天未明将明之时,村子里忽然喧哗。姬凤岐半夜被惊醒原本睡不着,在乔慕怀里窝着听他心跳才有点盹着的意思,这下又吵,吵得乔慕喉咙里一口火:今天这破村里闹鬼么!

姬凤岐在他怀里不安地哼唧一声。乔慕吻他额角:“我去看看,时间还早你睡着。”

姬凤岐微微点头。

晨光熹微之时,一切都是薄而脆的。乔慕走在晨雾弥漫潮湿的小路上,看见薄薄的人影在远处晃荡,薄薄的锋利的声音在耳边割来割去。他觉得这方向很熟,走到近前才发现,这不就是刘嫂子家?

刘嫂子死了。

她原本要在今天一开城门就去主家做工的,所以才要日出之前和另一个进城当帮佣的张大嫂结伴而行。张大嫂等来等去等不到她,以为她犯懒,到她家来看,破门大敞四开,刘嫂子蜷在炕上,早没声息了。张大嫂的尖叫惊动了村里的人,大家又惊又怕又想看新奇,死人诶。连年战乱,死人居然都没看够。张大嫂突然成了人群关注的焦点,站在刘嫂子门口神采奕奕眉飞色舞讲述她怎么发现刘嫂子咽了气。平时根本无人在意她们这样女人的死活,可是一个每日与她结伴的女人死了,带给她了关注,她脚下都轻了。

乔慕心惊,昨天晚上不是还活着?姬凤岐走了之后死的?那个武疯子仅生呢?乔慕轻而易举穿过密匝匝的人群挤进空荡荡的黑屋,刘嫂子还是昨晚的姿势,蜷缩着躺在光秃秃的炕上,脸朝里。昨天乔慕压根没看清她的长相,弯腰低头看她,却一抽鼻子,味道不对。

这不是刚死不久的人。

乔慕见过死人,见过许多死人,他六岁就在死人堆里穿行,那种味道恐怖而熟悉。乔慕观察刘嫂子的青白的脸——

死了两天以上了。

这个认知让乔慕后退一步,昨晚上影影绰绰的,姬凤岐诊治的,到底是什么?

姬凤岐迷迷糊糊听见乔慕进门,有水声。他微微睁开眼,勉强支起身透过窗看到乔慕站在院中脱光直接往头上倒水。他清醒了些:“大早上的,你不用点热水?”

乔慕笑:“你先躺着。我这就洗完了。”

姬凤岐想乔慕出趟门怎么回来冲澡,又实在困得不行。他只要晚上被惊醒,第二天早上都会非常难受,睡不着,又醒不了。

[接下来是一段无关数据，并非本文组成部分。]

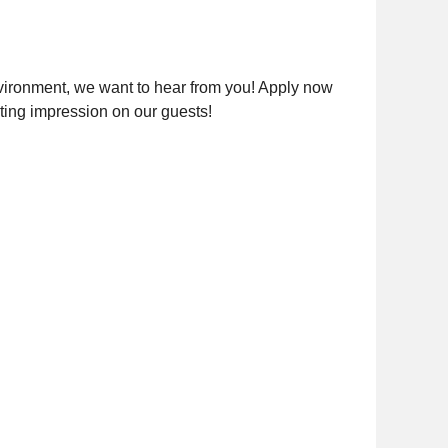
nvironment, we want to hear from you! Apply now
sting impression on our guests!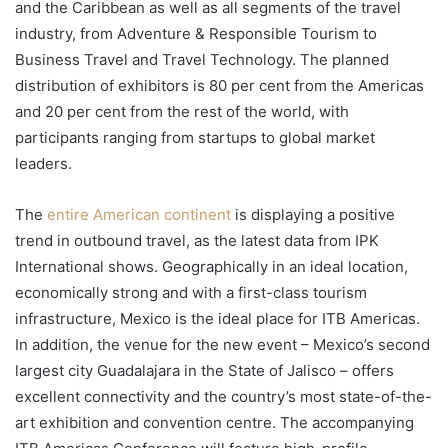
and the Caribbean as well as all segments of the travel
industry, from Adventure & Responsible Tourism to
Business Travel and Travel Technology. The planned
distribution of exhibitors is 80 per cent from the Americas
and 20 per cent from the rest of the world, with
participants ranging from startups to global market
leaders.
The
entire American continent
is displaying a positive
trend in outbound travel, as the latest data from IPK
International shows. Geographically in an ideal location,
economically strong and with a first-class tourism
infrastructure, Mexico is the ideal place for ITB Americas.
In addition, the venue for the new event – Mexico’s second
largest city Guadalajara in the State of Jalisco – offers
excellent connectivity and the country’s most state-of-the-
art exhibition and convention centre. The accompanying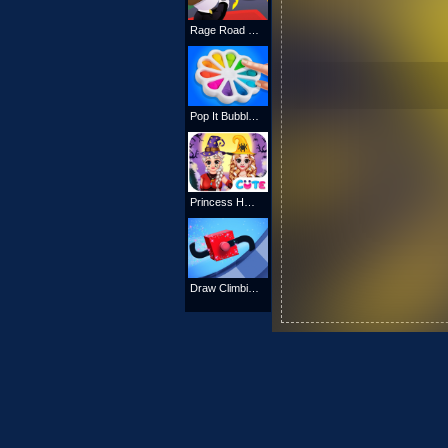
Rage Road Online
Pop It Bubble Game
Princess Hello Halloween
Draw Climbing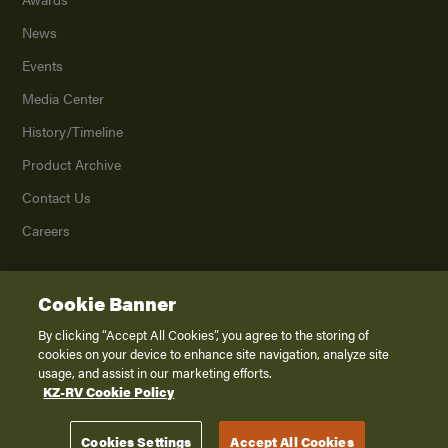
News
Events
Media Center
History/Timeline
Product Archive
Contact Us
Careers
Cookie Banner
©
2026
K. Z., Inc., a subsidiary of THOR Industries, Inc. All Rights Reserved.
Privacy Policy
By clicking “Accept All Cookies”, you agree to the storing of
cookies on your device to enhance site navigation, analyze site
Terms of Service
usage, and assist in our marketing efforts.
Accessibility
KZ-RV Cookie Policy
Disclaimer
Cookies Settings
Accept All Cookies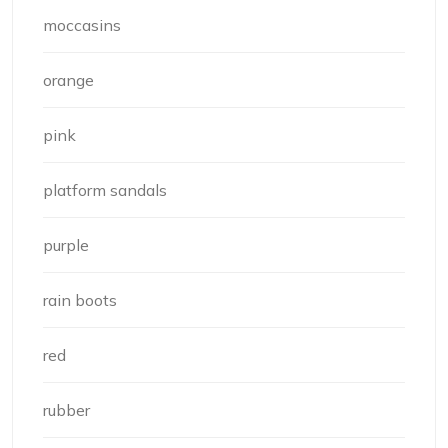
moccasins
orange
pink
platform sandals
purple
rain boots
red
rubber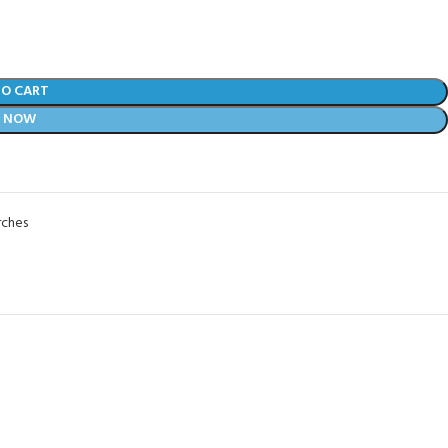
TO CART
Y NOW
rches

不一时乔慕洗完擦净,换了套干净衣服上床,靠在床头让姬凤岐舒服地窝在他怀里。姬凤岐感觉到乔慕身上冰凉的水汽,和冰凉潮湿的发丝,用气声嘟囔:“以后……别用冷水洗头……”

“好。”

等到太阳完全出来,阳光盛大灿烂,暖融融笼在身上,澄明光亮足够驱散一切妖邪,姬凤岐在乔慕怀里睡醒,迷茫地仰脸对着他笑。乔慕低头看姬凤岐,爱得不行。

“刚刚村里闹什么?”

乔慕淡然道:“啊,刘嫂子走了。”

姬凤岐一顿。他其实有心理准备,昨晚上脉象里都是死气。

“仅生呢。”

“不知道跑哪儿去了。”

“嗯。”

“早上还进城吗?”

“进,在家也无事可做。你呢?”

“我陪你,今天只跟在你身后,帮你背药篓子。”

姬凤岐噗嗤乐出声:“丐帮长安总舵主走街串巷啊。”

乔慕用手指捋着姬凤岐柔滑的长长的头发:“我一个要饭的,走街串巷不是很正常。”

姬凤岐蹭蹭他。

乔慕搂着姬凤岐,用手指一圈一圈绕他的发丝,紧紧缠着。刘嫂子有句话说得对,人都是等个结果。她等到她的结果了没有。